Constatant des années plus tard qu’une grande partie de ses recherches et de son travail faisait l’objet de marasmes, comme Burt Flint le confia des années plus tard à l’artiste Latifa al-Tijani notamment dans le troisième numéro de la revue susmentionnée, Burt Flint édita personnellement une brochure en arabe et en français sur « Halli et Khemisset : Formes et Symboles. » Dans l’Art Marocain » (1973). L’un des impacts de l’homme sur l’école de Casablanca a été l’ouverture de l’école aux arts traditionnels amazighs, ruraux et du désert, de sorte que dans les années 1960, Al-Melehi a commencé à emmener ses élèves en expédition dans les montagnes de l’Atlas pour explorer le patrimoine rural amazigh de la région. de décoration de plafond. Au lieu de cela, lui et Muhammad Shabaa ont laissé deux œuvres décoratives pour un plafond dans un hôtel du sud qui ont provoqué un tollé lorsqu’elles ont été vendues de manière suspecte à un musée. Preuve de l’impact profond que les recherches de Bert Flint ont laissé non seulement sur les élèves de l’école mais aussi sur les attitudes de leurs enseignants et leur tendance à prêter attention à la valeur artistique, esthétique, anthropologique et symbolique du patrimoine rural et amazigh.

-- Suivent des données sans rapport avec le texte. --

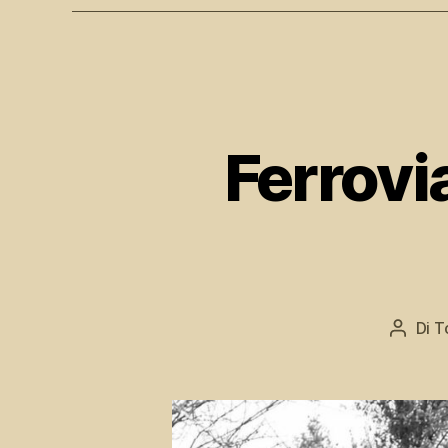
Ferrovi
Di
T
Autore
articol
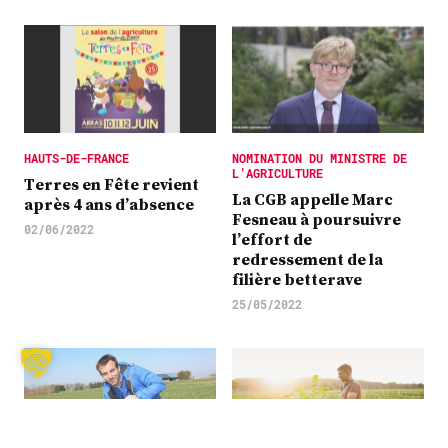
HAUTS-DE-FRANCE
NOMINATION DU MINISTRE DE
L’AGRICULTURE
Terres en Fête revient
La CGB appelle Marc
après 4 ans d’absence
Fesneau à poursuivre
02/06/2022
l’effort de
redressement de la
filière betterave
25/05/2022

Bert Flint n’était autre qu’un descendant de personnalités qui aimaient l’art du Maroc et le travaillaient ou le collectionnaient pour le protéger de la puissance du temps. Peu de gens ignorent que le maréchal Lyautey, résident général français au Maroc, était non seulement un amoureux du Maroc et en a préservé l’artisanat traditionnel, mais il fut aussi le premier à ordonner la création de musées pour ces arts à Fès et ailleurs. Mais peu savent qu’il a amassé une variété de bijoux berbères et de produits traditionnels qui étaient exposés au Musée d’art africain et océanien en France. C’est lui qui fait venir Louis Massignon dans les années 1920 et lui confie la mission d’organiser et d’étudier l’artisanat traditionnel au Maroc. Cette préférence est manifestée par de nombreux étrangers avec plus ou moins de profondeur et de méthodologie. L’écrivain Aline de Lens s’intéresse à la collection d’art marocain et à l’apprentissage de la langue arabe depuis la première décennie du siècle dernier, lorsque son mari était gouverneur de Meknès, avant qu’elle ne parte dans la fleur de l’âge. Henri Bassi et Levi Provençal se sont intéressés aux monuments historiques marocains, ainsi qu’à certains aspects de l’artisanat traditionnel liés au tissage de la laine. Pourtant, selon Pierre Bergé, son ami et fondateur du Musée du patrimoine amazigh du Jardin Majorelle à Marrakech (avec son compagnon de toujours Yves Saint Laurent), Bert Flint est considéré comme « l’un des premiers à défendre le village et le patrimoine amazigh ». et la culture matérielle des peuples de la diaspora sahraouie. » En effet, le Musée Amazigh fondé par Pierre Bergé à Marrakech reçoit en donation les 700 pièces que Bert Flint lui a offertes.
stabilité dans le désert
Après l’expérience de Casablanca, Flint choisira de s’installer à Marrakech, où il achète une maison dans la vieille ville, dont le caractère supérieur était dédié à l’habitation, et convertit l’étage inférieur en musée en 1996, où il expose sa collection de ornements, tapis et autres et l’appela le « Musée Tisquin ». Il poursuit ses voyages à la recherche d’ornements rares, de textiles et de tapis. Le photographe Ahmed Bensmail, qui l’a accompagné lors d’un voyage à la porte du désert, me raconte qu’en chemin, il a demandé à l’automobiliste de s’arrêter dans un village éloigné pour parler avec un tisserand de tapis qui travaillait auparavant à partir d’un tissage spécial et d’un motif décoratif. Ils continuent leur marcher jusqu’à leur habitat.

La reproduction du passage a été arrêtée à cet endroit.